The researchers have begun additional animal studies to determine the best dose and timing of treatment and to be sure AZD5582 activates the reservoirs of many different HIV and SIV strains. It also will be important to test other compounds in the same class as AZD5582 to determine which might work best in humans, according to the scientists. If the results of these follow-up studies are successful, a preliminary clinical trial of treatment with AZD5582 or a related compound in people living with HIV may follow.
The other new report describes how a combination of two agents strongly activated the SIV reservoir in ART-treated rhesus macaques and the HIV reservoir in ART-treated mice with human immune systems. One agent, an antibody called MT807R1, depletes the body of immune cells called CD8+ T cells. The other agent is an engineered protein complex called N-803, a more powerful version of a naturally occurring molecule that activates certain immune cells to fight pathogens.

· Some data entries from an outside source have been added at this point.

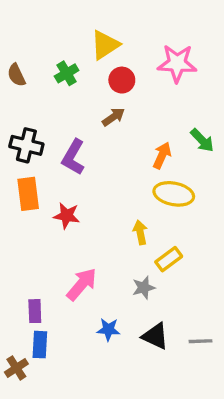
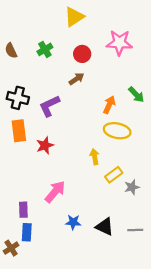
yellow triangle: (105, 45) -> (74, 17), moved
purple L-shape: (73, 157) -> (49, 106), turned 35
red star: (67, 216) -> (45, 145), turned -30
gray star: (144, 288) -> (132, 187), moved

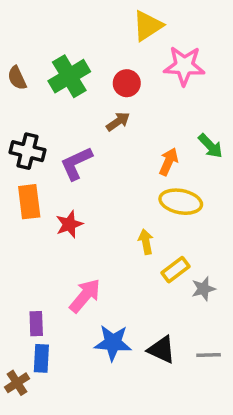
yellow triangle: (74, 17) -> (148, 26), moved
green cross: (45, 49) -> (69, 76), size x1.6
blue star: (73, 222) -> (113, 343), size x1.5

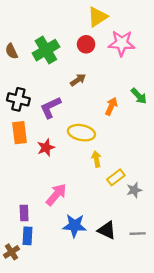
red circle: (127, 83) -> (86, 44), moved
yellow ellipse: (181, 202) -> (81, 133), moved

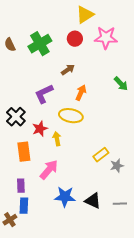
black cross: (18, 99) -> (16, 117), moved, turned 30
orange arrow: (111, 106) -> (81, 93), moved
orange rectangle: (20, 133) -> (24, 152), moved
yellow arrow: (96, 159) -> (57, 139), moved

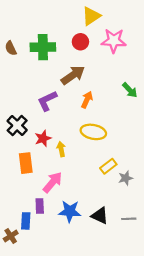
green cross: (40, 44) -> (43, 47), turned 30
brown arrow: (68, 70) -> (73, 75), size x1.6
yellow ellipse: (71, 116) -> (93, 132), moved
purple rectangle: (21, 186) -> (40, 206), moved

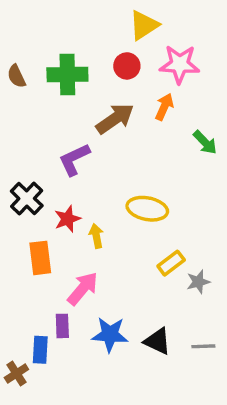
orange arrow: (87, 100) -> (164, 107), moved

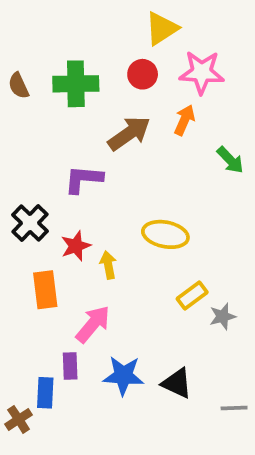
purple L-shape: (74, 159) -> (83, 179), turned 30
gray line: (203, 346) -> (234, 408), moved

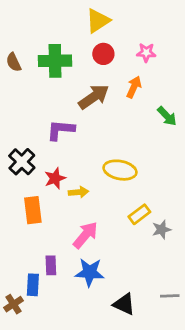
yellow triangle: (162, 28) -> (98, 21), moved
pink star: (202, 72) -> (146, 53), size x0.6
yellow arrow: (108, 265) -> (79, 192), turned 96
pink arrow: (93, 324) -> (85, 235), moved
black triangle: (177, 383) -> (124, 304), moved

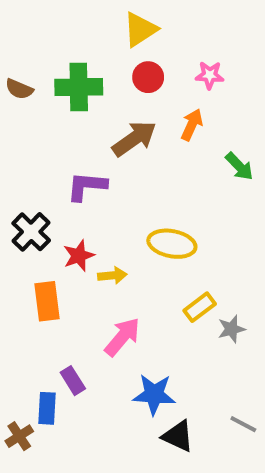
brown semicircle: (14, 62) -> (19, 89), turned -42
purple rectangle: (51, 265) -> (73, 381), turned -30
blue star: (90, 272) -> (154, 394), moved
gray line: (170, 296) -> (243, 424), turned 30

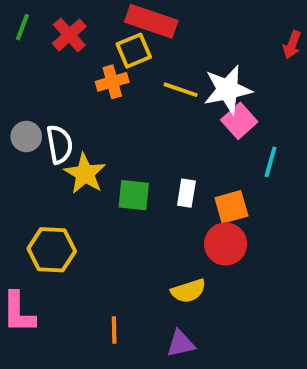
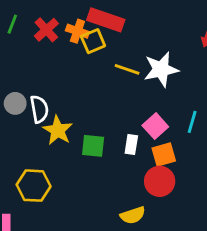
orange cross: (112, 82) -> (77, 31), moved, turned 35
pink square: (239, 121) -> (155, 126), moved

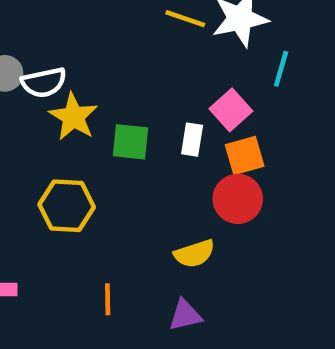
white semicircle: (39, 109) -> (44, 83), turned 88
cyan line: (192, 122) -> (281, 69), moved
yellow hexagon: (34, 186) -> (67, 206), moved

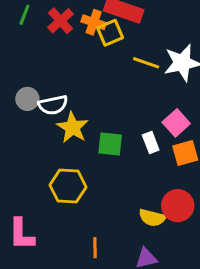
white rectangle: (192, 140) -> (151, 142), turned -30
red circle: (238, 199) -> (178, 206), moved
yellow semicircle: (194, 254) -> (152, 218), turned 32

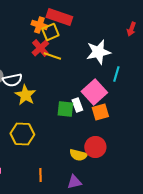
red cross: (60, 21) -> (40, 48), moved
yellow line: (146, 63) -> (52, 56), moved
pink square: (176, 123) -> (94, 92), size x1.4
green square: (110, 144) -> (65, 109), moved

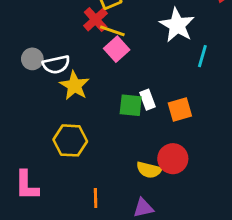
white star: (98, 52) -> (177, 25), turned -30
pink square: (94, 92) -> (117, 49), moved, size x0.7

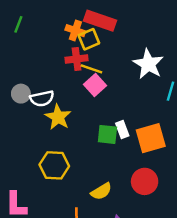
red cross: (96, 20) -> (77, 59), turned 35
orange square: (180, 109) -> (151, 138), size x1.4
yellow semicircle: (149, 170) -> (101, 191), moved, turned -45

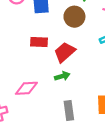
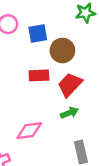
brown circle: (74, 17) -> (62, 50), moved

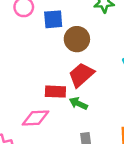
red rectangle: (39, 75) -> (55, 92), moved
green arrow: (69, 113) -> (78, 103), turned -138

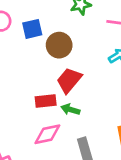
pink diamond: (35, 118) -> (47, 134), moved

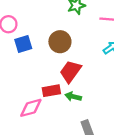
blue square: (32, 29) -> (23, 44), moved
pink diamond: (47, 134) -> (31, 108), moved

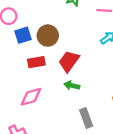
brown circle: (60, 42) -> (48, 36), moved
red rectangle: (51, 91) -> (36, 62), moved

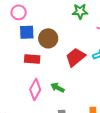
red trapezoid: (69, 61) -> (76, 57), moved
pink diamond: (31, 97) -> (35, 89), moved, turned -60

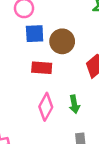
green arrow: (57, 88) -> (74, 104), turned -128

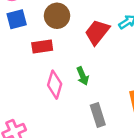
blue square: (35, 34) -> (17, 19), moved

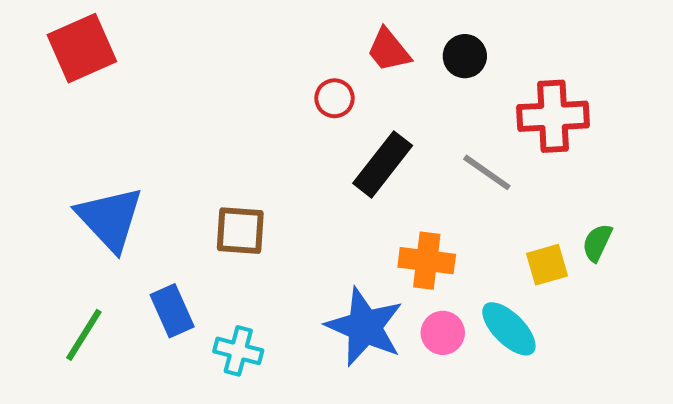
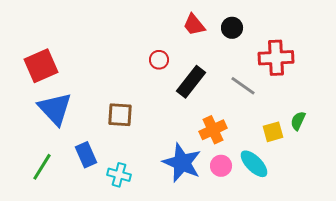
red square: (82, 48) -> (41, 66), moved
red circle: (334, 98) -> (159, 60), moved
orange cross: (427, 261) -> (213, 130), turned -32

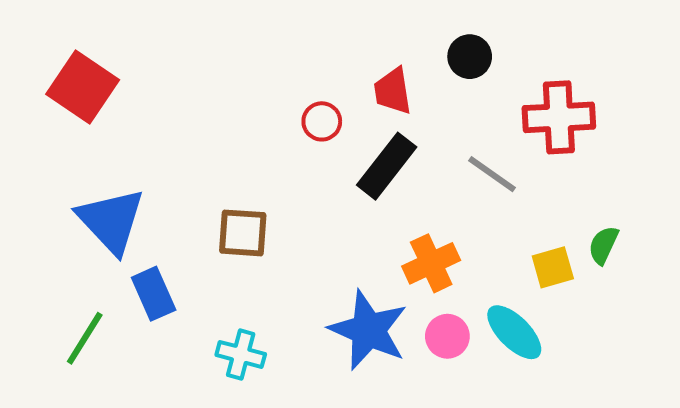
red trapezoid: (194, 25) -> (393, 91), moved, turned 30
red square: (41, 66) -> (83, 87), moved, turned -32
blue rectangle: (86, 155) -> (154, 294), moved

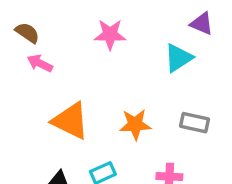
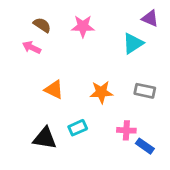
brown semicircle: (27, 33) -> (42, 25), moved
orange triangle: (70, 121) -> (54, 90), size x0.7

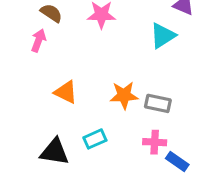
pink arrow: (32, 47) -> (38, 40), turned 84
gray rectangle: (145, 91) -> (158, 103), moved

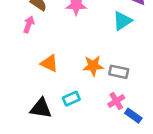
pink cross: (155, 142) -> (116, 101), turned -35

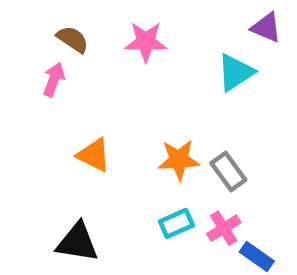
gray rectangle: (119, 72) -> (228, 171), turned 42
cyan rectangle: (71, 99) -> (176, 223), moved

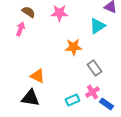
orange triangle: (94, 155) -> (37, 76), moved
orange star: (179, 160) -> (73, 47), moved
cyan rectangle: (176, 223) -> (72, 100), moved

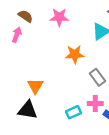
orange triangle: (37, 76) -> (35, 86), turned 35
pink cross: (92, 92) -> (95, 103), turned 32

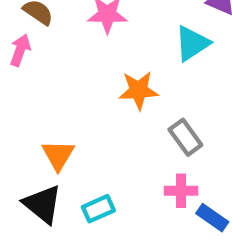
black triangle: (28, 110) -> (43, 204), turned 30
cyan rectangle: (73, 112) -> (98, 209), moved

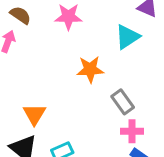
pink cross: (181, 191) -> (132, 131), moved

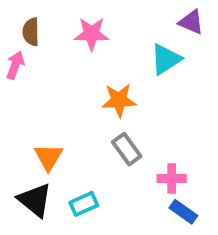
brown semicircle: (20, 15) -> (31, 32), turned -125
gray rectangle: (123, 102) -> (127, 149), moved

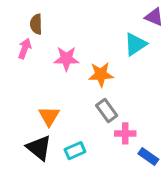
pink star: (92, 34) -> (66, 59), moved
pink cross: (172, 179) -> (125, 133), moved

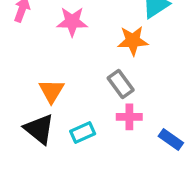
orange star: (101, 74) -> (133, 41), moved
pink cross: (125, 133) -> (129, 117), moved

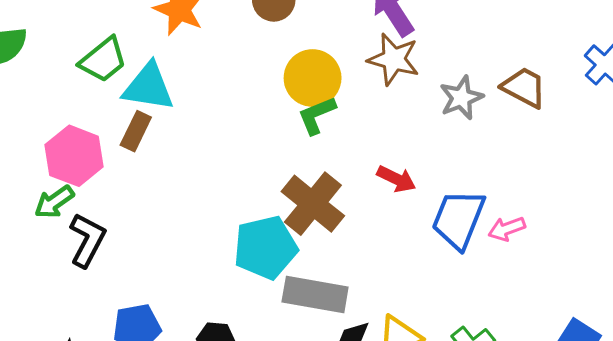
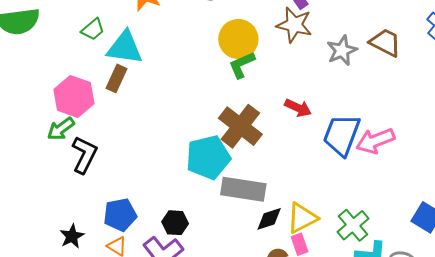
green trapezoid: (103, 60) -> (93, 29), size x0.7
pink arrow: (507, 229) -> (375, 141), size x1.5

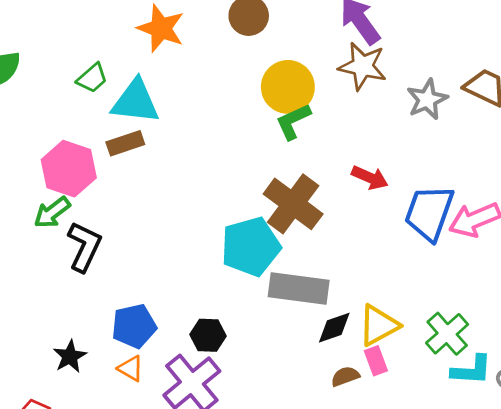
brown rectangle: (116, 78) -> (125, 143), turned 48

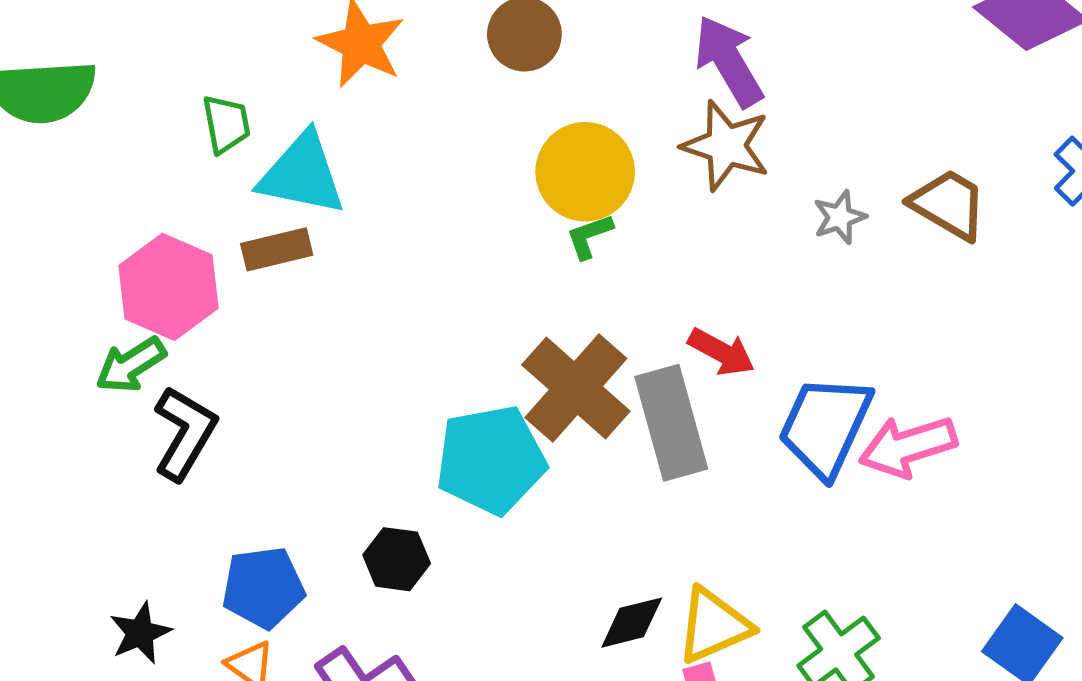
green trapezoid: (92, 78) -> (226, 124), turned -64
gray star: (427, 99) -> (840, 217), size x0.7
green L-shape: (293, 121) -> (589, 236), size x0.7
gray rectangle: (299, 288) -> (671, 423), moved, turned 62
black hexagon: (208, 335) -> (397, 559), moved

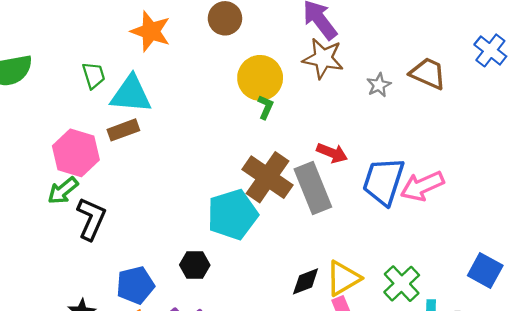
green L-shape: (589, 236) -> (265, 107), turned 140

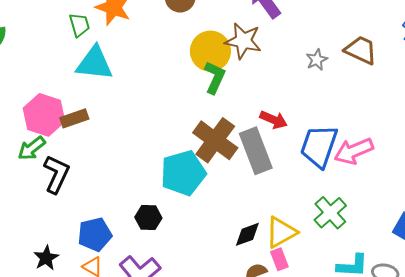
brown star: (323, 58) -> (243, 41), moved
green trapezoid: (94, 75) -> (79, 25), moved
green L-shape: (265, 107) -> (215, 77), size x1.5
brown rectangle: (123, 130) -> (74, 118), moved
green cross: (402, 284) -> (330, 213), moved

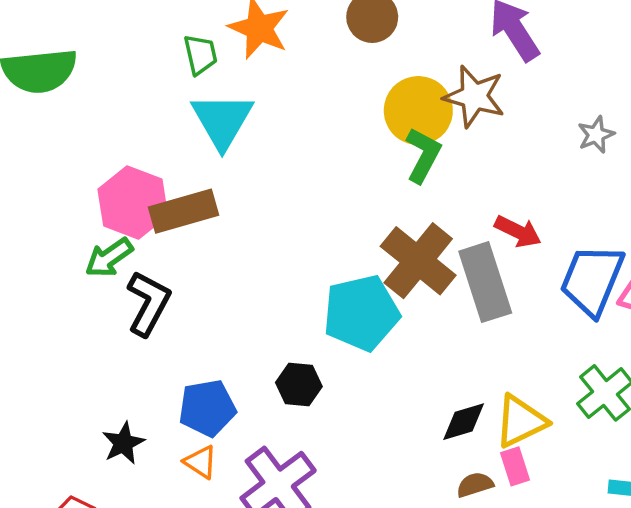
cyan triangle: (94, 63) -> (222, 120), turned 51
brown rectangle: (74, 118) -> (183, 211), size x1.4

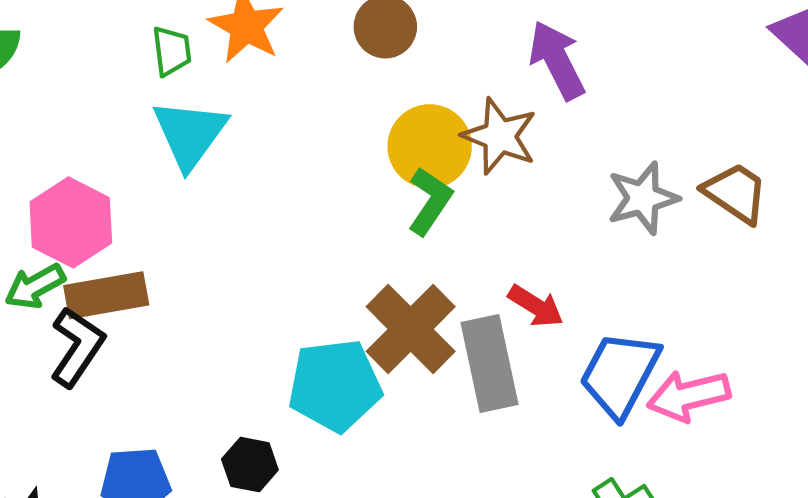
gray star: (596, 135) -> (643, 198), size x1.6
brown rectangle: (183, 211) -> (106, 295), moved

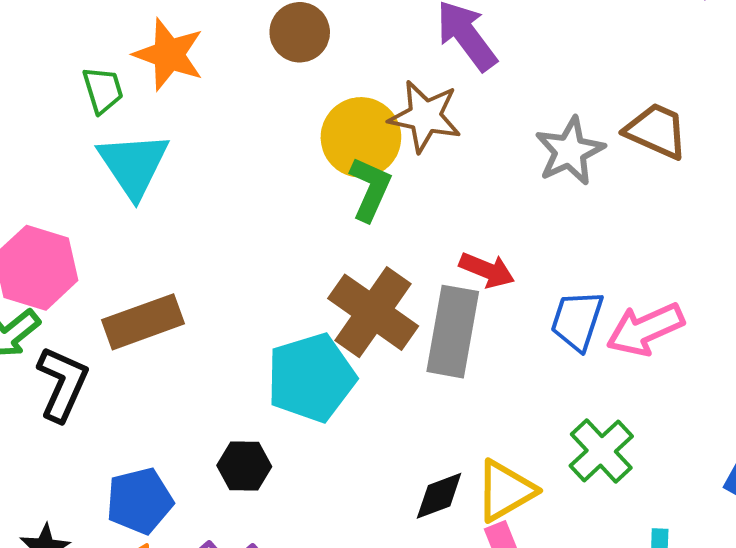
brown rectangle: (106, 295) -> (143, 322), moved
gray rectangle: (489, 363) -> (453, 332), turned 32
blue trapezoid: (620, 374) -> (577, 320), size x0.7

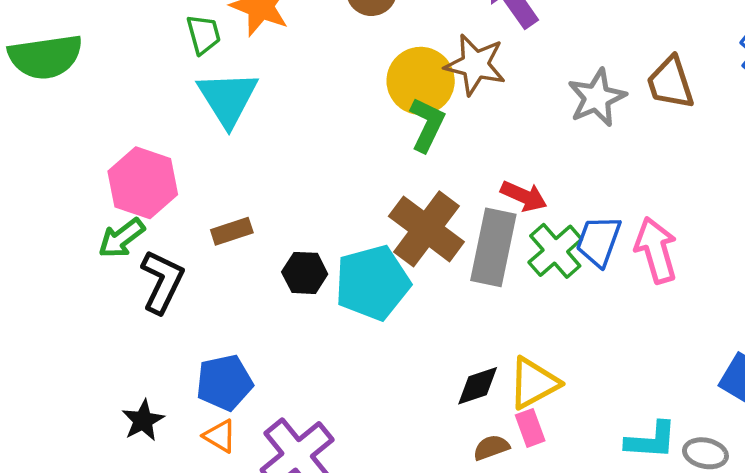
brown trapezoid: (656, 131) -> (670, 83), turned -134
brown rectangle: (143, 322) -> (232, 231), size x0.6
pink arrow: (645, 329) -> (656, 250), turned 96
green cross: (601, 451) -> (555, 251), moved
black hexagon: (244, 466) -> (305, 273), moved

The scientists obtained 35 rhesus macaques, infected them with SIV and gave them ART, which suppressed the virus in 33 of the animals. At least a year after ART began, the scientists gave seven monkeys N-803 alone, 14 monkeys MT807R1 alone, and 14 monkeys both MT807R1 and N-803.
N-803 alone had no impact on the SIV reservoir. MT807R1 alone led to a moderate but significant increase in the level of SIV in the animals' blood (their viral load). But the combination of MT807R1 plus N-803 led to a robust and persistent increase in the SIV viral load of all 14 animals--even the six in which fewer than three copies of SIV were detected before the experimental treatment began.
The scientists replicated these outcomes in 23 mice that had been given human immune systems, infected with HIV and given suppressive ART.
In addition, investigators demonstrated in cell culture that N-803 could reactivate human immune cells latently infected with HIV, but that adding CD8+ T cells to the culture suppressed the latency-reversing activity of N-803.
Taken together, the findings illustrate that CD8+ T cells play a role in maintaining the SIV reservoir in monkeys. The scientists hope to clarify exactly how CD8+ T cells do this so they can develop a latency-reversing strategy that does not require eliminating all CD8+ T cells and is thus gentler on the body.